The Internet

Recently I read three books that, in one way or another, dealt with the internet. I have also been watching episodes of Catfish: The TV Show.  Felicia Day’s book, You’re Never Weird on the Internet (Almost) is a memoir that describes how she became involved in a web series and website. A lot of it is very funny because she had an unusual childhood . Day writes about how she found a community online through gaming and social media. One chapter deals with gamergate. Day was not directly involved but she has faced misogyny online.

Crash Override by Zoe Quinn is directly about gamergate since the author was the main actor in that saga. She had a  difficult and unhappy childhood and turned to internet games for a sense of community and identity. A disgruntled ex boyfriend published a screed against which turned into a huge online phenomena at great personal cost to Quinn.

Eliza and Her Monsters by Francesa Zappia is a novel about a very shy and socially awkward teenage girl who creates a  fictional identity for herself  through an online webcomic forum. On the internet she is a  strong and dynamic creator, Lady Constellation, and she has a large fan base. There are serious consequences when her true identity is revealed

Catfish The TV Show is about people who pose as  someone they are not on the internet and then get romantically involved with unsuspecting men or women. Many of the catfishers are people, most often women who are insecure about their looks and weight. Others are scared to reveal their sexual identity to friends and family so they create a fake persona online. Some catfishers are scam artists seeking money.
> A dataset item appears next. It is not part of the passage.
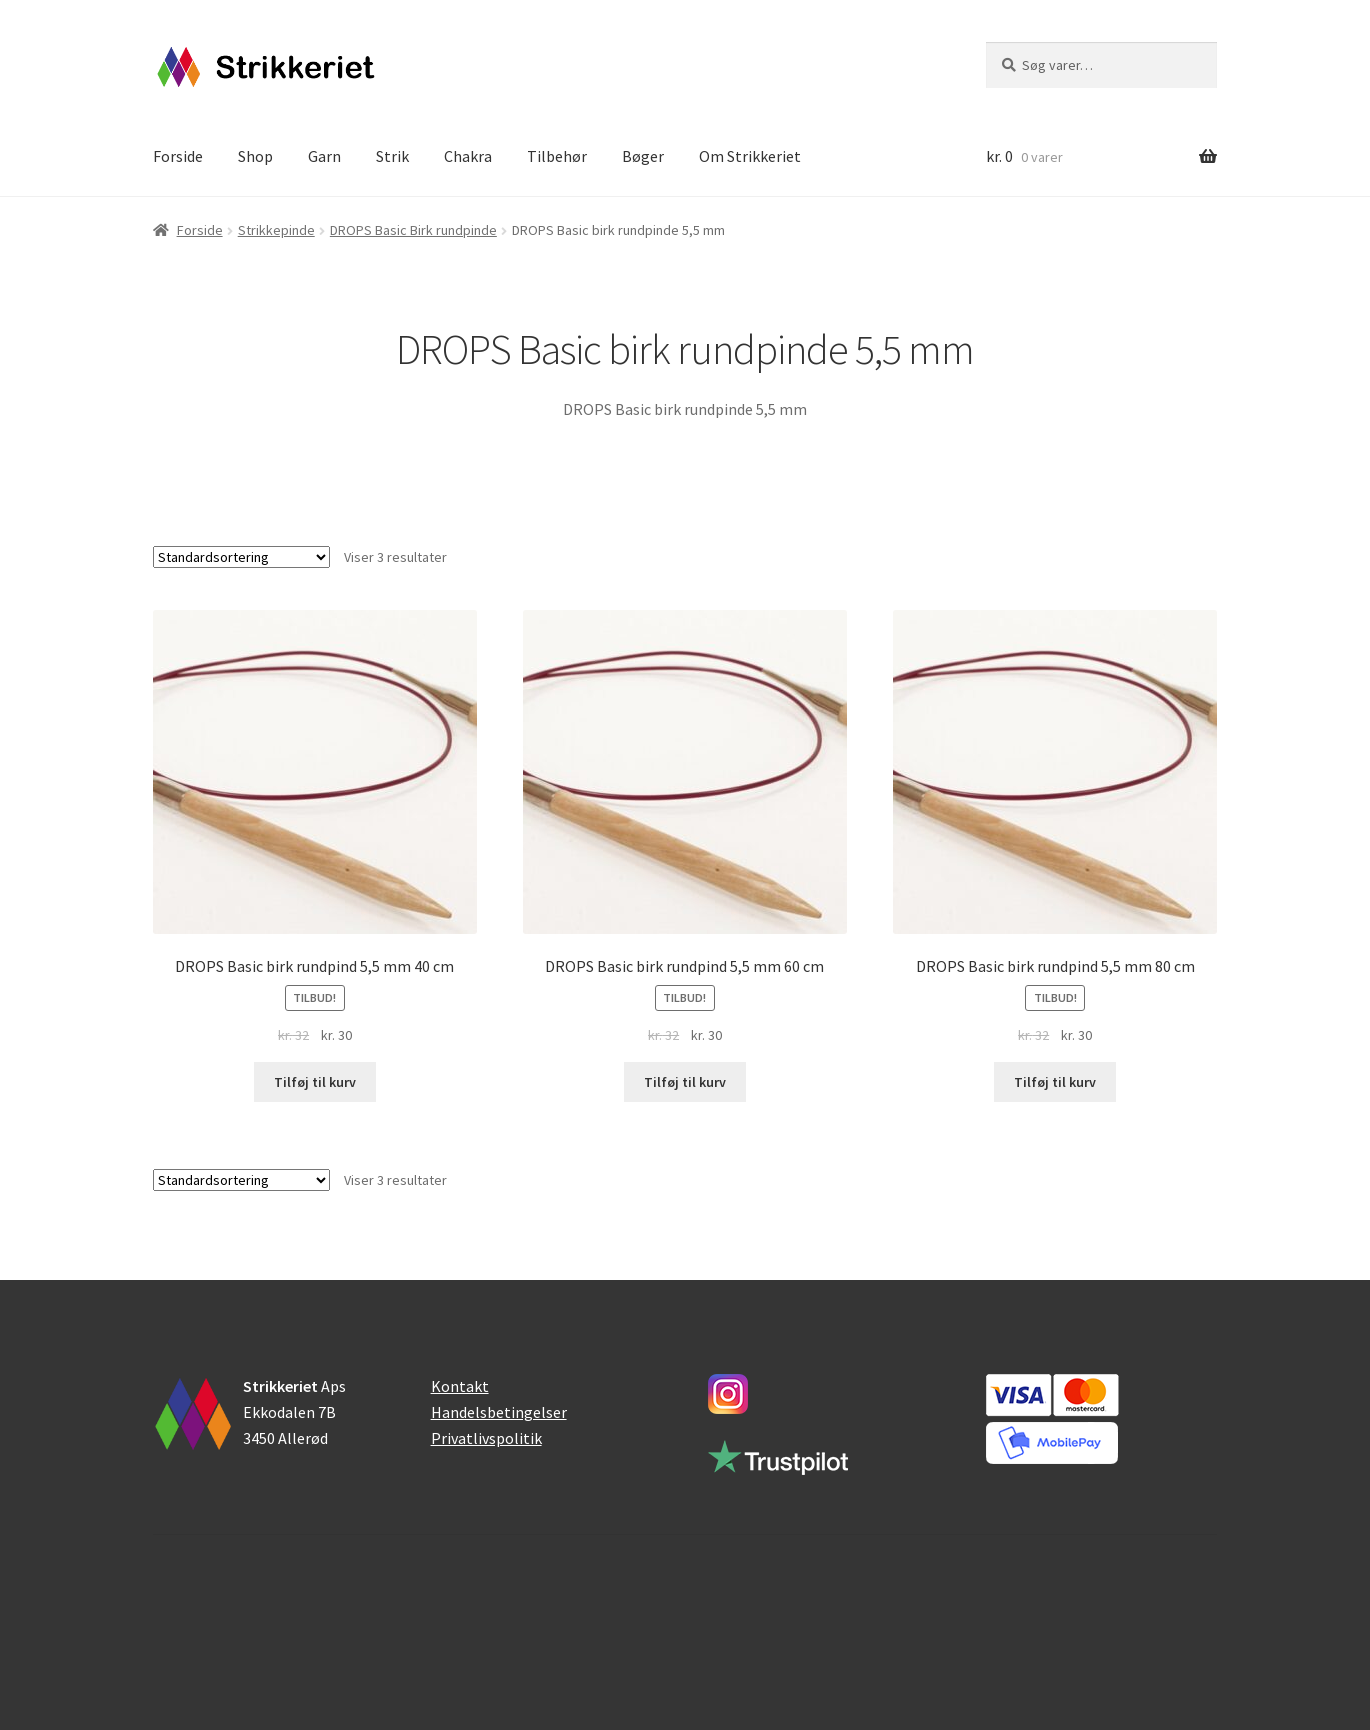 Image resolution: width=1370 pixels, height=1730 pixels. I want to click on Bøger, so click(643, 156).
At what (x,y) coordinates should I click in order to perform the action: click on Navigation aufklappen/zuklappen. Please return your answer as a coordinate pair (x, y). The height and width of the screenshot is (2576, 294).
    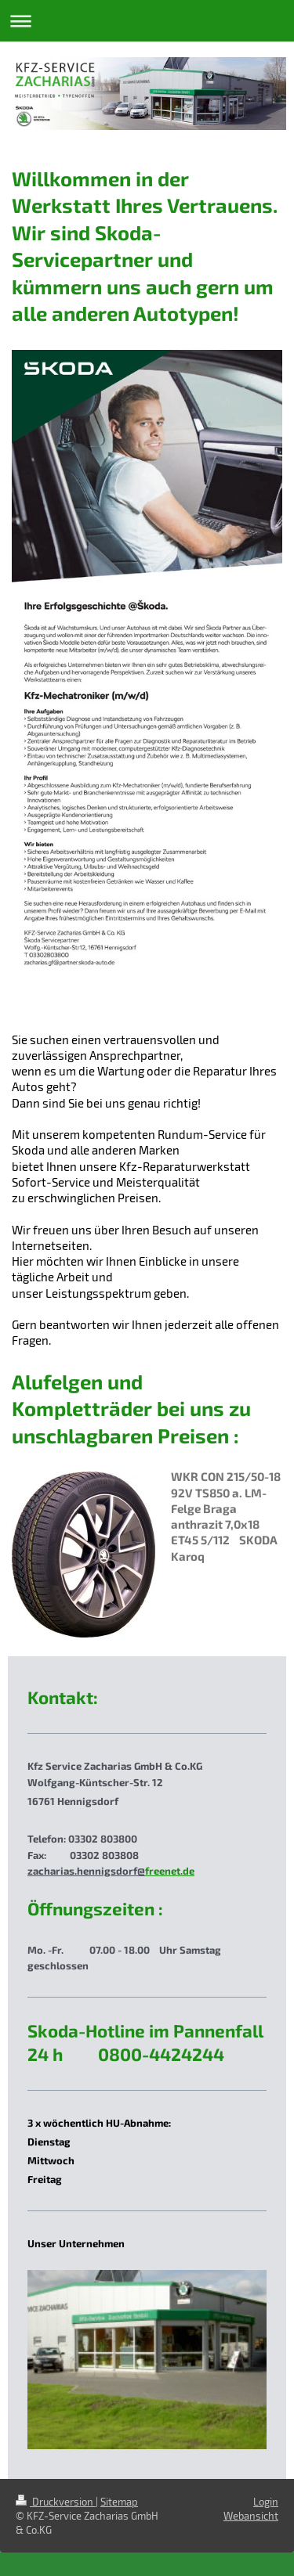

The three books and the tv show reveal the ways in which we use the internet to find community, define ourselves and or escape reality.  The internet can be a free and open space for young people  particularly, to try on different ways of being and expressing themselves. It can also help people who do not fit in the real world to feel like they belong.

However it can also be a dangerous and potentially harmful space. The 2016 elections revealed the consequences of fake information and fake personas. The misogyny that Zoe Quin and other women continue to face on the internet remains a serous problem.